The resulting schedule is shown in a series of Gantt charts that are displayed in Output 3.10.2 and Output 3.10.3. In each of these Gantt charts, the vertical axis lists the different jobs, the horizontal bar represents the start and finish times for each of the jobs, and the text above each bar identifies the machine that the job is being processed on. Output 3.10.2 displays the schedule for the operator-assisted tasks (one for each operator), while Output 3.10.3 shows the schedule for automated tasks (that is, those tasks that do not require operator intervention).

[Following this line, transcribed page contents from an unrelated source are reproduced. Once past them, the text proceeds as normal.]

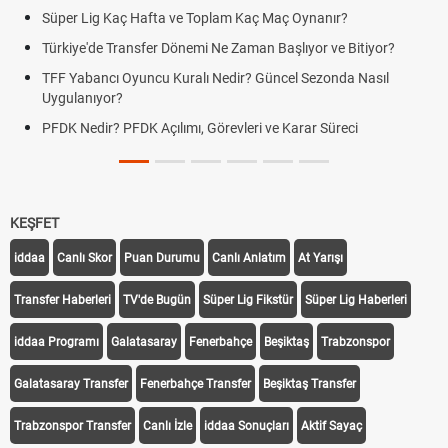
Süper Lig Kaç Hafta ve Toplam Kaç Maç Oynanır?
Türkiye'de Transfer Dönemi Ne Zaman Başlıyor ve Bitiyor?
TFF Yabancı Oyuncu Kuralı Nedir? Güncel Sezonda Nasıl
Uygulanıyor?
PFDK Nedir? PFDK Açılımı, Görevleri ve Karar Süreci
KEŞFET
iddaa
Canlı Skor
Puan Durumu
Canlı Anlatım
At Yarışı
Transfer Haberleri
TV'de Bugün
Süper Lig Fikstür
Süper Lig Haberleri
iddaa Programı
Galatasaray
Fenerbahçe
Beşiktaş
Trabzonspor
Galatasaray Transfer
Fenerbahçe Transfer
Beşiktaş Transfer
Trabzonspor Transfer
Canlı İzle
iddaa Sonuçları
Aktif Sayaç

A more interesting Gantt chart is that of the resource schedule by machine, as shown in Output 3.10.4. This chart displays the schedule for each machine. Every row corresponds to a machine. Every bar on each row consists of multiple segments, and every segment represents a job that is processed on the machine. Each segment is also coded according to the operator assigned to it. The mapping of the coding is indicated in the legend. It is evident that the schedule is optimal since none of the machines or operators are idle at any time during the schedule.